Matthew Newton, the troubled son of legendary Australian television personality Bert Newton, won't attend his father's funeral today in Melbourne.
Following a lengthy health battle, Bert passed away on October 30, four months after his health declined when having his leg amputated due to a toe infection.
He is survived by wife Patti Newton and their two children, Lauren and Matthew, but Patti has confirmed her and Bert's son won't be at his final farewell in Melbourne since he lives in New York City where the pandemic is still raging.
"There was no rift. He's had many long conversations with Bert in the hospital and that was all fine," Patti told Daily Mail Australia, shutting down rumours of a feud between the father and son before explaining why Matt "won't be coming" to the upcoming service.
"It's just the logistics of it all, and with Covid, and with everything else."
Entertainment reporter and Newton family friend Peter Ford said that while Matthew won't be at the service in person, a personal message written by the 44-year-old will be read out on his behalf.

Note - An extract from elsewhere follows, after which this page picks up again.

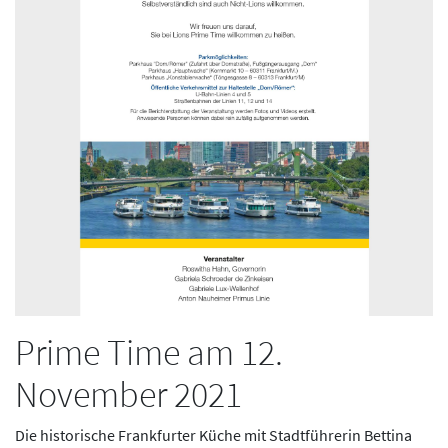
Prime Time am 12.
November 2021
Die historische Frankfurter Küche mit Stadtführerin Bettina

"What I can tell you is that there will be a message that will be read, that he will compose himself, that will be read at the funeral as will other messages be read obviously but he will not be attending," Peter said on The Morning Show.
New Idea reported that the the once-estranged father and son "managed to bury the hatchet" in the lead up to his heartbreaking death.
"They became close again in Bert's final months, which was a source of huge comfort to him," an insider claimed.
The Looking for Alibrandi actor, who has lived in New York since 2012, has overcome addiction and mental health issues, and has been accused of domestic violence incidents involving ex-girlfriends Rachael Taylor and Brooke Satchwell.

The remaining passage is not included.